The task =>
All entries are to be copied verbatim, while the pictures stay out.

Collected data

══════════

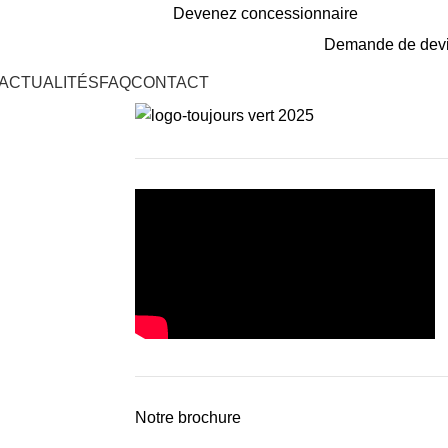
Devenez concessionnaire
Demande de dev
ACTUALITÉS
FAQ
CONTACT
Notre brochure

══════════

Solution to this exercise =>
Devenez concessionnaire
Demande de dev
ACTUALITÉS
FAQ
CONTACT
Notre brochure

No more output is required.